The documents suggest that the company is struggling even more with revenue than previously reported, more than a year after Musk bought the company. The company has already reportedly been losing a large amount of ad revenue after the company made moves like removing user verification from the platform and seemingly easing up dramatically on moderation, which some reports have found have allowed a deluge of hateful content to flourish.
The Times report comes after Musk endorsed a version of the virulently hateful “great replacement theory” in tweets earlier this month.
In a post on November 15, an X user wrote, “Jewish communities have been pushing the exact kind of dialectical hatred against whites that they claim to want people to stop using against them. I’m deeply disinterested in giving the tiniest shit now about western Jewish populations coming to the disturbing realization that those hordes of minorities that support flooding their country don’t exactly like them too much.”

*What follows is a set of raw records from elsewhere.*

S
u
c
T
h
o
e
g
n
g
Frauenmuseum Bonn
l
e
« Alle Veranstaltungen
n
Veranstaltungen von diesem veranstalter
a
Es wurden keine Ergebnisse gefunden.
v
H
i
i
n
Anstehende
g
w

Musk agreed with this post in a reply, saying, “You have said the actual truth.” He followed up by saying that “The [Anti-Defamation League] unjustly attacks the majority of the West, despite the majority of the West supporting the Jewish people and Israel. This is because they cannot, by their own tenets, criticize the minority groups who are their primary threat. It is not right and needs to stop.” (A leader of the ADL, a vehemently Zionist organization, initially criticized Musk for the comment but turned around and defended him just two days later when Musk went on to denounce the anti-Zionist movement.)
Musk’s comments were widely and strongly condemned, with some commentators noting that it was one of the most openly antisemitic comments that the powerful right-wing billionaire has made in public. However, the posts may not have been entirely surprising, as Musk has been making other comments in recent months that have also hinted at his support of great replacement theory.
The initial user’s post, as well as Musk’s follow up about the “threat” of “minority groups,” perpetuate a bunk conspiracy theory that Jewish and non-white communities are threatening to destroy and replace white populations in countries that have historically been majority-white. The theory has deep roots in white supremacy, and has become more popular among the right in recent years as the Republican Party has spiraled further into fascist, Christian nationalist extremism.
At the same time, Musk has embroiled X in a legal battle with media watchdog group Media Matters for America after it published a short report purporting that advertisers have had their content displayed next to content by neo-Nazis, like those endorsing Hitler or the Nazi party. The report showed screenshots of ads from Apple, IBM, and other companies whose content had allegedly appeared next to such content.